Hi Let's Encrypt team,
We are currently investigating repeated ACME CAA validation failures during certificate issuance for a large SAN certificate (~46 SANs) being processed through Akamai CPS using Let's Encrypt.
The errors returned are intermittent SERVFAIL responses during CAA rechecks at finalization time, for example:
"Error finalizing order :: rechecking caa: While processing CAA for app.env.example-domain.io: DNS problem: SERVFAIL looking up CAA for example-domain.io - the domain's nameservers may be malfunctioning"
Current observations:
- Authoritative DNS is hosted on AWS Route53.
- Manual and repeated direct authoritative queries consistently return NOERROR responses.
- DNSSEC validation currently appears healthy.
- Multiple public resolvers (8.8.8.8 / 1.1.1.1 / 9.9.9.9) return healthy responses.
- We performed repeated direct authoritative CAA checks (hundreds of queries across all NS) without reproducing SERVFAIL or timeout behavior.
- Force Early Renewal and re-submission attempts have already been performed multiple times.

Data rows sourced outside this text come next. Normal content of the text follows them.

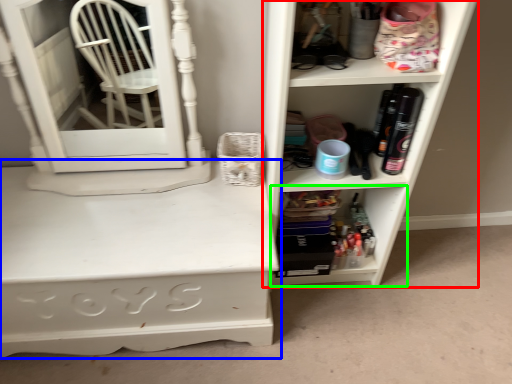 Question: Which object is the closest to the shelf (highlighted by a red box)? Choose among these: desk (highlighted by a blue box) or shelf (highlighted by a green box).

Choices:
 (A) desk
 (B) shelf

Answer: (B) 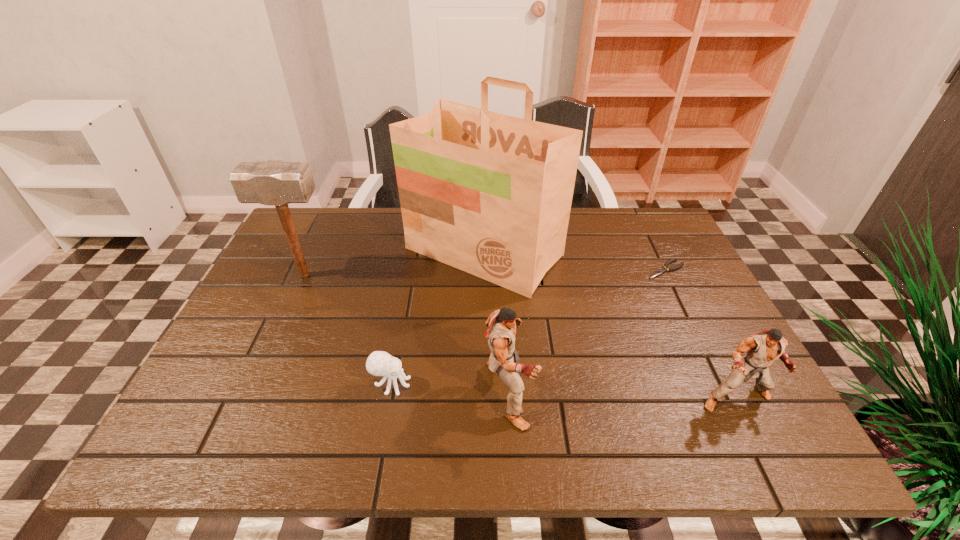 The width and height of the screenshot is (960, 540). Identify the location of empty location between the tallest object and the shorter puncher. (610, 326).

You are a GUI agent. You are given a task and a screenshot of the screen. Output one action in this format:
    pyautogui.click(x=<x>, y=<y>)
    Task: Click on the empty space between the octopus and the pliers
    The height and width of the screenshot is (540, 960).
    Given the screenshot: What is the action you would take?
    pyautogui.click(x=528, y=327)

Identify the location of blank region between the second tallest object and the shorter puncher. (520, 337).

At what (x,y) coordinates should I click in order to perform the action: click on free area in between the octopus and the shorter puncher. Please return your answer as a coordinate pair (x, y). Image resolution: width=960 pixels, height=540 pixels. Looking at the image, I should click on point(564,391).

Find the location of `object that ranks as the second closest to the third shortest object`. object that ranks as the second closest to the third shortest object is located at coordinates (489, 194).

Find the location of a particular element. This screenshot has height=540, width=960. object that is the closest one to the octopus is located at coordinates (504, 359).

Find the location of a particular element. The width and height of the screenshot is (960, 540). free spot that satisfies the following two spatial constraints: 1. on the front side of the pliers; 2. on the striking face of the fifth shortest object is located at coordinates (668, 275).

You are a GUI agent. You are given a task and a screenshot of the screen. Output one action in this format:
    pyautogui.click(x=<x>, y=<y>)
    Task: Click on the vacant area that satisfies the following two spatial constraints: 1. on the front side of the grocery bag; 2. on the striking face of the mallet
    
    Given the screenshot: What is the action you would take?
    pyautogui.click(x=484, y=275) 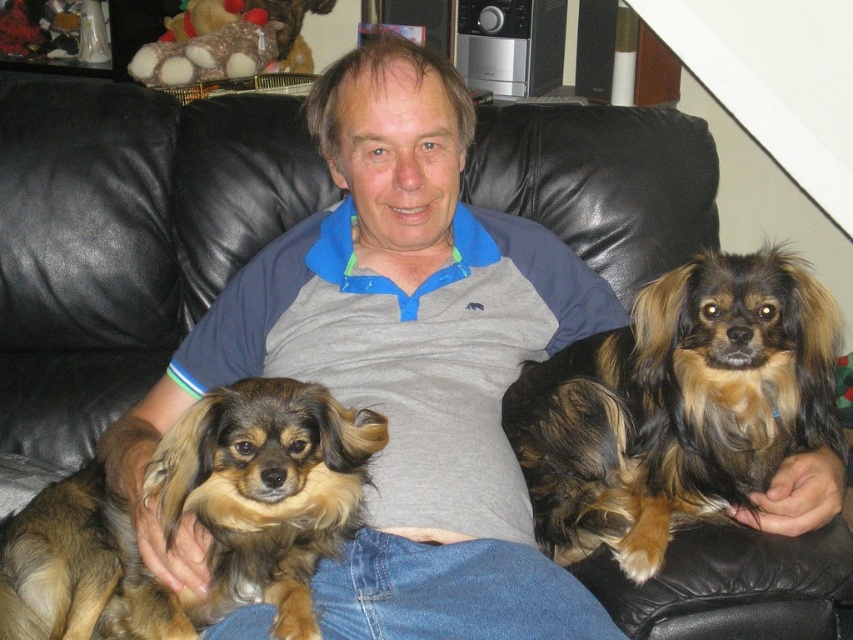 Question: Which point is closer to the camera?

Choices:
 (A) (77, 593)
 (B) (682, 499)

Answer: (A)

Question: Which point is farther to the camera?

Choices:
 (A) brown shaggy dog at right
 (B) fuzzy brown dog at center

Answer: (A)

Question: Does brown shaggy dog at right have a greater width compared to fuzzy brown dog at center?

Choices:
 (A) no
 (B) yes

Answer: (B)

Question: Which of the following is the farthest from the observer?

Choices:
 (A) fuzzy brown dog at center
 (B) brown shaggy dog at right

Answer: (B)

Question: Does brown shaggy dog at right appear on the right side of fuzzy brown dog at center?

Choices:
 (A) no
 (B) yes

Answer: (B)

Question: Is brown shaggy dog at right to the left of fuzzy brown dog at center from the viewer's perspective?

Choices:
 (A) yes
 (B) no

Answer: (B) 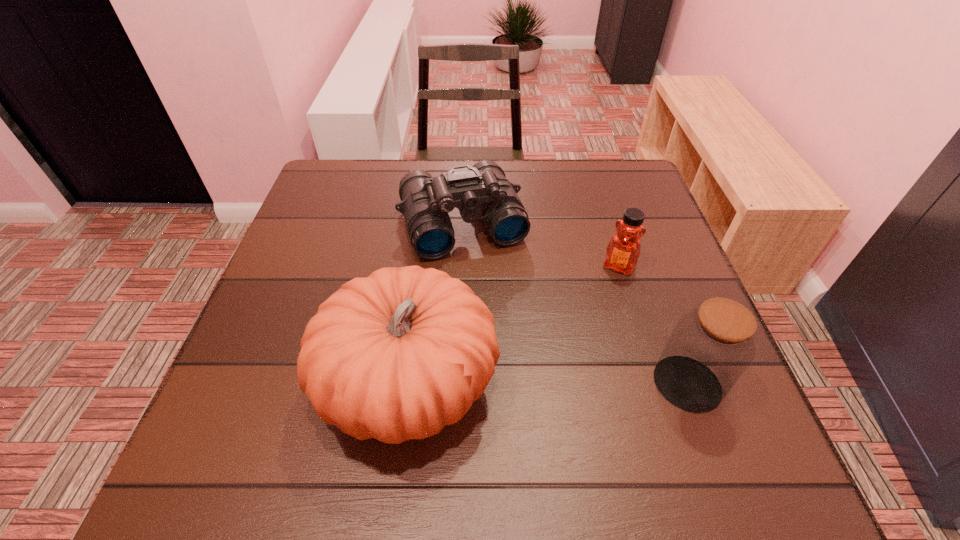 I want to click on pumpkin, so click(x=397, y=355).

I want to click on jar, so click(x=710, y=347).

Where is `honey`? honey is located at coordinates (623, 250).

Find the location of `binoculars`. binoculars is located at coordinates (482, 190).

The width and height of the screenshot is (960, 540). Find the location of `free space located 0.130m on the back of the pumpkin`. free space located 0.130m on the back of the pumpkin is located at coordinates (424, 273).

The width and height of the screenshot is (960, 540). I want to click on vacant space located 0.380m on the left of the jar, so click(443, 383).

Find the location of a particular element. This screenshot has height=540, width=960. vacant point located on the front label of the honey is located at coordinates (595, 316).

Identify the location of free location located 0.370m on the front label of the honey. [x=550, y=412].

At what (x,y) coordinates should I click in order to perform the action: click on free space located on the front label of the honey. Please return your answer as a coordinate pair (x, y). The height and width of the screenshot is (540, 960). Looking at the image, I should click on (562, 389).

I want to click on free spot located through the lenses of the binoculars, so click(x=486, y=281). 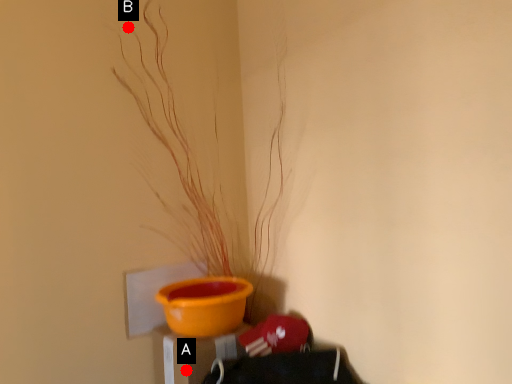 Question: Two points are circled on the image, labeled by A and B beside each circle. Which of the following is the closest to the observer?

Choices:
 (A) A is closer
 (B) B is closer

Answer: (A) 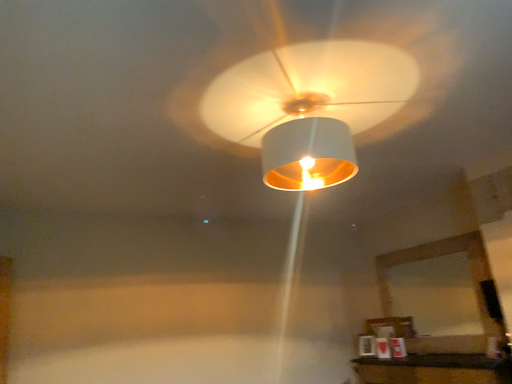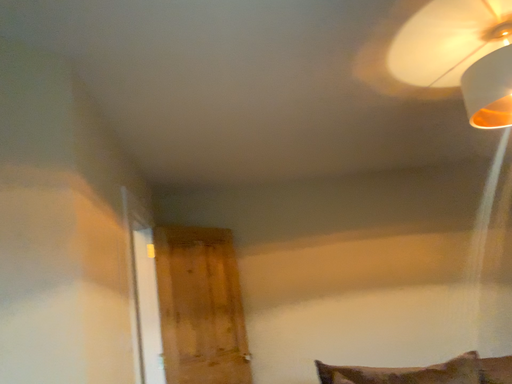 Question: How did the camera likely rotate when shooting the video?

Choices:
 (A) rotated upward
 (B) rotated downward

Answer: (B) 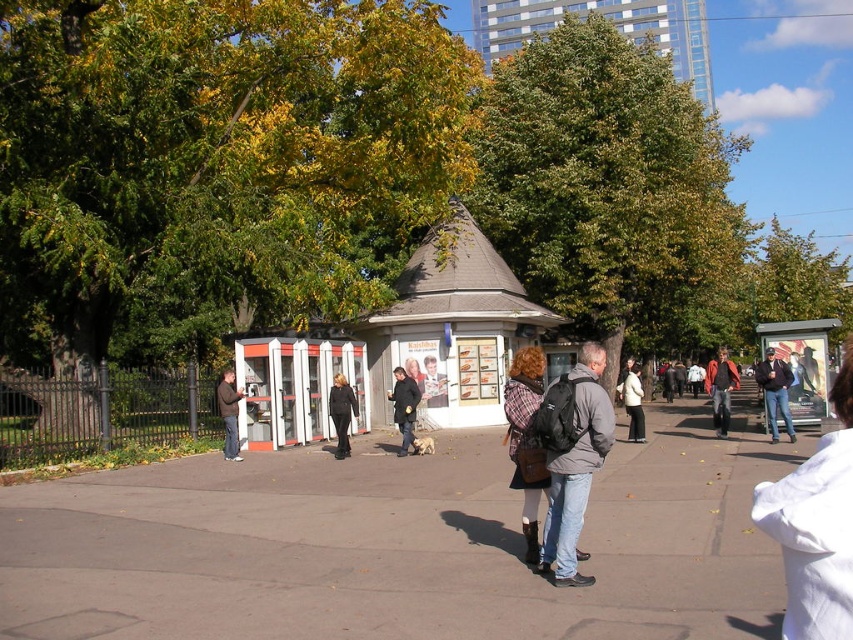 You are a pedestrian wearing a plaid wool coat at center and want to reach the metallic silver bus stop at center right. Are you currently facing the bus stop? Please explain your reasoning.

The metallic silver bus stop at center right is in front of the plaid wool coat at center, which means the plaid wool coat at center is behind the bus stop. Therefore, you are facing the bus stop because it is in front of you.

You are standing at the point marked by the coordinates point (215,164) in the image. What object are you directly facing?

You are directly facing the green leafy tree at upper left.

- We also tested issuance/renewal for another certificate using the same DNS infrastructure, and that validation completed successfully.
Example successful responses observed during testing:
dig @ns-xxxx.awsdns-xx.net CAA example-domain.io
;; ->>HEADER<<- opcode: QUERY, status: NOERROR
dig @ns-yyyy.awsdns-yy.com CAA app.env.example-domain.io
;; ->>HEADER<<- opcode: QUERY, status: NOERROR
Repeated validation loops across all authoritative NSes also consistently returned NOERROR responses without SERVFAIL, REFUSED, or timeout conditions.
We understand that Let's Encrypt validators are globally distributed and validation behavior may differ from localized manual testing.
We wanted to check whether:
- there are known intermittent resolver behaviors or validation edge conditions that could explain transient SERVFAIL during distributed CAA rechecks,
- whether large SAN counts could contribute to distributed resolver edge behavior,
- or whether there is any additional visibility recommended for troubleshooting cases where authoritative DNS appears healthy but Boulder intermittently receives SERVFAIL responses.
Any guidance would be appreciated.
Thank you.